Neves é nisto pior ainda, se possível, que os seus colegas, porque exibe permanentemente o sorriso da sua imensa satisfação com a argúcia com a qual julga ter sido dotado pela Natureza (o próprio sem dúvida achará, dada a sua condição de teólogo católico amador, que foi Deus que se deu a esse trabalho), que verte na escrita sob a forma de qualificação como "palermices" de opiniões diferentes das suas.

 

Que diz então o preclaro? Que o consulado de Cavaco foi um tempo de leite e mel, decerto porque (adivinhamos nós) o tomou a ele, Neves, como consultor, em mais uma manifestação concreta do génio que aquele estadista tinha para seleccionar colaboradores. "Todos sabem, por exemplo, que foi no consulado governamental de Cavaco que a nossa agricultura, pesca e indústria foram desmanteladas a mando de Bruxelas" - diz, com fina ironia.

 

Todos? Os comunistas sem dúvida, frei Anacleto Louçã e as suas freirinhas do BE também; e decerto no PS, dos milhares de economistas que a seita acolhe e a muitos dá emprego - também a maior parte, seguramente. Mas daí para a direita as memórias que se guardam de Cavaco são a das privatizações, da abertura da televisão à iniciativa privada, da reforma fiscal e, sobretudo, da preparação do país para a adesão ao Euro.

 

Memórias boas, em parte. Mas também da consagração do dirigismo do Estado na economia (completo com o estatuto das carreiras dos funcionários públicos, uma bomba que Cavaco plantou, segundo Cadilhe veio a confessar muito mais tarde) e a escolha da Europa como o alfa e o ómega de todas as políticas - Cavaco nunca deixou de ser o deslumbrado que sempre interpretou o destino ideal do país como uma tradução em funcionalês do que de melhor se faz lá fora - para usar as expressões a que recorria no seu dialecto.

 

Sobre isto Neves diz nada, porque o destino traçado naquela época lhe parece ainda hoje inevitável e desejável. E compara, Deus lhe perdoe, o desempenho cavaquista na gestão dos fundos de coesão com a que fizeram os seus sucessores - como se ser melhor do que medíocre fosse necessariamente bom e não medíocre +.

 

Podia comparar com alguma época em que, sem fundos de coesão, sem défices, sem aumento sério do endividamento, e com moeda própria, a economia tivesse crescido muito mais, e nem precisava recuar muito - escusava de pesquisar no ridículo livrinho que escreveu há anos, que se intitulava, com característica petulância, "Dois milhões de Anos de Economia".

 

Triunfante, pergunta: "Deveríamos ter recusado a adesão à moeda europeia, ficando desligados do mercado único?
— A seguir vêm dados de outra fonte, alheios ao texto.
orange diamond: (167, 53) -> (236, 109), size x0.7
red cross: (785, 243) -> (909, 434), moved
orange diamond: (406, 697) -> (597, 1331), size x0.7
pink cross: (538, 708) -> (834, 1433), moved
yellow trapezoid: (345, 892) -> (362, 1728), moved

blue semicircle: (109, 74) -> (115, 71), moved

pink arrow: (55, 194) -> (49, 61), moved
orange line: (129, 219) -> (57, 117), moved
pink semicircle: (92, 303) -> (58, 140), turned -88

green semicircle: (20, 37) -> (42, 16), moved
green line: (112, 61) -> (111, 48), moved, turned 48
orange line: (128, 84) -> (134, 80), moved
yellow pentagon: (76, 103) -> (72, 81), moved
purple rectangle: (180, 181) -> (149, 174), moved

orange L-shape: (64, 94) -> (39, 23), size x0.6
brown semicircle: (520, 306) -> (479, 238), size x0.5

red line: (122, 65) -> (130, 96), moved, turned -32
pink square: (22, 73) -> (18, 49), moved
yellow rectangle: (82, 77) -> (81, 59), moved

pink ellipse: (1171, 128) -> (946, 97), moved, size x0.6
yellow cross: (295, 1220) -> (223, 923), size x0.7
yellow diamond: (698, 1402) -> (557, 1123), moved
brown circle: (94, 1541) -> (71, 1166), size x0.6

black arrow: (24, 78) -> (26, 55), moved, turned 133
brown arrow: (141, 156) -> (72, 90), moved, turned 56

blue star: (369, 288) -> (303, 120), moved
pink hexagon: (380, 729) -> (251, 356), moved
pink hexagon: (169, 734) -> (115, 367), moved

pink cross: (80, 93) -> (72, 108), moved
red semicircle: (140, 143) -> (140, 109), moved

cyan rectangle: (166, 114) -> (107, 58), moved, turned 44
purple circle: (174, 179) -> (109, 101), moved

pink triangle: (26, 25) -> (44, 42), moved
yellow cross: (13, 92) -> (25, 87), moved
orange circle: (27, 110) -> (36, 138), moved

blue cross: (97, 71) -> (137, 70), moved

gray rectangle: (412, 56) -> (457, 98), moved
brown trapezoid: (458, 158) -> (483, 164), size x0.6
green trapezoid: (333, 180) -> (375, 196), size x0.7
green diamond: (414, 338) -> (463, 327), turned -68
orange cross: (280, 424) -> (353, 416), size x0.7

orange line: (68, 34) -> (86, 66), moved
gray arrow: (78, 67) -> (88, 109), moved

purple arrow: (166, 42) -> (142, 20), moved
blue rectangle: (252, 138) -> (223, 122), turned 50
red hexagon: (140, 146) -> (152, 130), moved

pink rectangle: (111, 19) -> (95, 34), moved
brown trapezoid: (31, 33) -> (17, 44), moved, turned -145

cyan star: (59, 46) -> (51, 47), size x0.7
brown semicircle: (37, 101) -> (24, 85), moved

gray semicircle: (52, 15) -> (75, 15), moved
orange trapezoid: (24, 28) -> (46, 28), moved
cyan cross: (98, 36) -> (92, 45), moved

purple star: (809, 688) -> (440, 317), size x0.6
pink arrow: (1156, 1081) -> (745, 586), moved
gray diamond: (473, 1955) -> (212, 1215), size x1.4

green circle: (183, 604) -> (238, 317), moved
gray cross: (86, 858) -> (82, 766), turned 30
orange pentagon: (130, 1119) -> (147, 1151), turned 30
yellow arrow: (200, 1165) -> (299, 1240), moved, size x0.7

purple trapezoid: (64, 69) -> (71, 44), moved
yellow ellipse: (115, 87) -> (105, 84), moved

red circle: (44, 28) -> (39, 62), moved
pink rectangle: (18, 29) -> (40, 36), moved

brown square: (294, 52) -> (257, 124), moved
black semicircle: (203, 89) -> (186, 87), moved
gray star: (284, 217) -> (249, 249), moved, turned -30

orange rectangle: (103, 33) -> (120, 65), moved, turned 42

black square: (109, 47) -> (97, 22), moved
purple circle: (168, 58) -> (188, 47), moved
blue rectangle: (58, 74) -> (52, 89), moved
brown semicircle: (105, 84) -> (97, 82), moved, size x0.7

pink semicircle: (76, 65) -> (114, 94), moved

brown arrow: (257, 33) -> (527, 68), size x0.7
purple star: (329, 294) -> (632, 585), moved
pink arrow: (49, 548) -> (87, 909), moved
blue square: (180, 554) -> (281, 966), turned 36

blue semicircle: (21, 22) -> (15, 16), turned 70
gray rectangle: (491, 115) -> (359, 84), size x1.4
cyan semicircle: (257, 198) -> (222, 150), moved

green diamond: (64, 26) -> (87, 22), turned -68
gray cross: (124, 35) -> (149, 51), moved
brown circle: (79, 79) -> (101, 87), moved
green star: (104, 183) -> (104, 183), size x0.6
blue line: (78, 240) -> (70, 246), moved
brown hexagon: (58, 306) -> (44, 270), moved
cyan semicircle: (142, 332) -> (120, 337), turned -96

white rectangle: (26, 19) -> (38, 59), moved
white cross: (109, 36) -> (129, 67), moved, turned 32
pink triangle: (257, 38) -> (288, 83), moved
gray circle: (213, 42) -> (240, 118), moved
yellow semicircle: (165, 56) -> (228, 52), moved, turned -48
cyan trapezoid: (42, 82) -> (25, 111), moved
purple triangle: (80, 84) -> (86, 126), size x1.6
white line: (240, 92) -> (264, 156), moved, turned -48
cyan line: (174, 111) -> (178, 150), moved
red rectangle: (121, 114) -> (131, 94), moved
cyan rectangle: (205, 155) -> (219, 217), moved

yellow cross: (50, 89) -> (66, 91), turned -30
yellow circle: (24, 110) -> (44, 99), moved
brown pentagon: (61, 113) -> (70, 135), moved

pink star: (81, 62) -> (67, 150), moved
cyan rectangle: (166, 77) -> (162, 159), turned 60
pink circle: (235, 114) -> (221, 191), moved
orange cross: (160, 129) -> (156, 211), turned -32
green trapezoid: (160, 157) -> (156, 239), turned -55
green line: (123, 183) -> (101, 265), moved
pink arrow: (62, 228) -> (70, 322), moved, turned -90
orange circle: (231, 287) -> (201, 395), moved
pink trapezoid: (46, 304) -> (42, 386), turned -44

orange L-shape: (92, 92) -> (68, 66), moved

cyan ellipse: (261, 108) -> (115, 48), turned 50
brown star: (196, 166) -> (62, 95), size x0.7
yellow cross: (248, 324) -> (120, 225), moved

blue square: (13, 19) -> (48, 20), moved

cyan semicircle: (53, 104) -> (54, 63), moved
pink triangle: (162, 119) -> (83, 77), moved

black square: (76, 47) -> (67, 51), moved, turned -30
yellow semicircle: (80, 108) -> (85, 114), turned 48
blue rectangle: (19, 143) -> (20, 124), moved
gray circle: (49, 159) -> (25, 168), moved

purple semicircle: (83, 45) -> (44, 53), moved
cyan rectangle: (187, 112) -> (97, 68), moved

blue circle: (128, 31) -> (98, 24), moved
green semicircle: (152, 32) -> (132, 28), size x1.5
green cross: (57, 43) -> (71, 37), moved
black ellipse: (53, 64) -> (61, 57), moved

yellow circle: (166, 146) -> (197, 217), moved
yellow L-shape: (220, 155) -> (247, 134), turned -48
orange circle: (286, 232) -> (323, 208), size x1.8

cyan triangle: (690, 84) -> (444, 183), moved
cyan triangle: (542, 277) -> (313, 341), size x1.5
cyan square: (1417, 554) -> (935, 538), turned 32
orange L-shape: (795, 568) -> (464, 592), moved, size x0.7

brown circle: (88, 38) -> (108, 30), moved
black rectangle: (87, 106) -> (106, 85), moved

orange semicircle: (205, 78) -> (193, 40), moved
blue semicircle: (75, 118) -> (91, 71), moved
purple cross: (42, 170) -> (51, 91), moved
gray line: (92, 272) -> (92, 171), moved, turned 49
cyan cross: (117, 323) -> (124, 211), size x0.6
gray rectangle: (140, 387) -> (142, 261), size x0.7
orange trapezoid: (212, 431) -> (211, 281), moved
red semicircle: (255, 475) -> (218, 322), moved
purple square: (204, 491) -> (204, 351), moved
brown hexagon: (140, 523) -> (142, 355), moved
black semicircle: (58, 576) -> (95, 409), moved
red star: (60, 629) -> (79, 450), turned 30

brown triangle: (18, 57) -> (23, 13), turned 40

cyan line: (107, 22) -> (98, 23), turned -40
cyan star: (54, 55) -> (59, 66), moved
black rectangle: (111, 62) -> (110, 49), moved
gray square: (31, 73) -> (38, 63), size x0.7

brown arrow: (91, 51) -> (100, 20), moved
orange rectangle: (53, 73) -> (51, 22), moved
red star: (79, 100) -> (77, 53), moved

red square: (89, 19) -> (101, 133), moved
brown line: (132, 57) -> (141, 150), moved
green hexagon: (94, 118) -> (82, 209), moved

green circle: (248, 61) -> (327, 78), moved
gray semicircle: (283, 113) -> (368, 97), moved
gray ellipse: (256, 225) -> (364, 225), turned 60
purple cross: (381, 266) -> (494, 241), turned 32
E qual é a tal vantagem excelente de não ter o euro? Seria bom que o Estado continuasse a roubar-nos regularmente, desvalorizando o dinheiro que temos no bolso para beneficiar empresas exportadoras ineficientes? Querem eles que os trabalhadores e consumidores sejam habitualmente enganados, com salários mais baixos e preços mais altos, mascarados por moeda fraca? A desvalorização interessa muito a certos grupos de pressão, que influenciam os opinantes, mas não à população nacional, que bem sofreu nos anos da sua vigência".

 

Segundo Neves, a Noruega, a Suíça, que não estão na União Europeia, ou o Reino Unido ou a Dinamarca, que estão mas têm moedas próprias, não têm acesso ao Mercado Único. Trata-se de simples tolice: os que não estão na UE têm acesso via tratados; e os que estão nem de tratados precisam porque Europa do Euro e Mercado Único não são a mesma coisa.

 

Quanto às vantagens de não ter o Euro, faz tempo que deixaram de ser os comunistas e meia dúzia de eurocépticos (por cá; que noutras paragens sempre abundaram) a achar o passo da adesão desastroso e as consequências aterradoras; e pelo contrário é hoje relativamente pacífico que foi uma calamidade, que, segundo uns, urge corrigir com o reforço da integração das políticas orçamentais e financeiras e, segundo outros, assustados pelo abismo da saída, que será melhor não fazer nada, porque esses reforços não são populares e, adiando, sempre a realidade, qualquer que seja, se imporá.

 

Sem Euro, é mais do que provável que teríamos tido tanto ou mais défices do que tivemos, e governos de esquerda, e pântanos, e tangas. Mas o endividamento antes da falência nunca teria atingido a estratosfera a que chegou por trás da cortina do Euro, nem o desvio do investimento para sectores de bens não transaccionáveis teria sido o que foi, nem o desemprego tão elevado e tão duradouro, nem as empresas exportadoras eficientes teriam deixado de aparecer.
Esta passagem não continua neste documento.